>>
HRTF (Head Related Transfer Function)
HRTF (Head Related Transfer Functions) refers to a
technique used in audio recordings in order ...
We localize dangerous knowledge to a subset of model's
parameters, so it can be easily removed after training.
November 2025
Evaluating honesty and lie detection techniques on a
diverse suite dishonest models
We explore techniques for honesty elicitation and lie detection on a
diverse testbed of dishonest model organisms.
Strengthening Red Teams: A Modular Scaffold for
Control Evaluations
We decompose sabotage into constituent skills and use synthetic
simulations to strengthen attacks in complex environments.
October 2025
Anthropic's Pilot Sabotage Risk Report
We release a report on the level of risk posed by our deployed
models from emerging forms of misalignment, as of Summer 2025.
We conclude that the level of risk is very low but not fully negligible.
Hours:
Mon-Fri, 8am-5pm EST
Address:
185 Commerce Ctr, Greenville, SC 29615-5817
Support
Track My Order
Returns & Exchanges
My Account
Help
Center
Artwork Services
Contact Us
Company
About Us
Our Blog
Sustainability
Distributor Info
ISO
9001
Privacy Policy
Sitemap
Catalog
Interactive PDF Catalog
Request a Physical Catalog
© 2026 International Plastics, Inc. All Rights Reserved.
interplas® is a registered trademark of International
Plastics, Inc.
<<
# THE PROBLEM
Would you write out the listing above exactly, in full?

# REPLY
HRTF (Head Related Transfer Function)
HRTF (Head Related Transfer Functions) refers to a
technique used in audio recordings in order ...
We localize dangerous knowledge to a subset of model's
parameters, so it can be easily removed after training.
November 2025
Evaluating honesty and lie detection techniques on a
diverse suite dishonest models
We explore techniques for honesty elicitation and lie detection on a
diverse testbed of dishonest model organisms.
Strengthening Red Teams: A Modular Scaffold for
Control Evaluations
We decompose sabotage into constituent skills and use synthetic
simulations to strengthen attacks in complex environments.
October 2025
Anthropic's Pilot Sabotage Risk Report
We release a report on the level of risk posed by our deployed
models from emerging forms of misalignment, as of Summer 2025.
We conclude that the level of risk is very low but not fully negligible.
Hours:
Mon-Fri, 8am-5pm EST
Address:
185 Commerce Ctr, Greenville, SC 29615-5817
Support
Track My Order
Returns & Exchanges
My Account
Help
Center
Artwork Services
Contact Us
Company
About Us
Our Blog
Sustainability
Distributor Info
ISO
9001
Privacy Policy
Sitemap
Catalog
Interactive PDF Catalog
Request a Physical Catalog
© 2026 International Plastics, Inc. All Rights Reserved.
interplas® is a registered trademark of International
Plastics, Inc.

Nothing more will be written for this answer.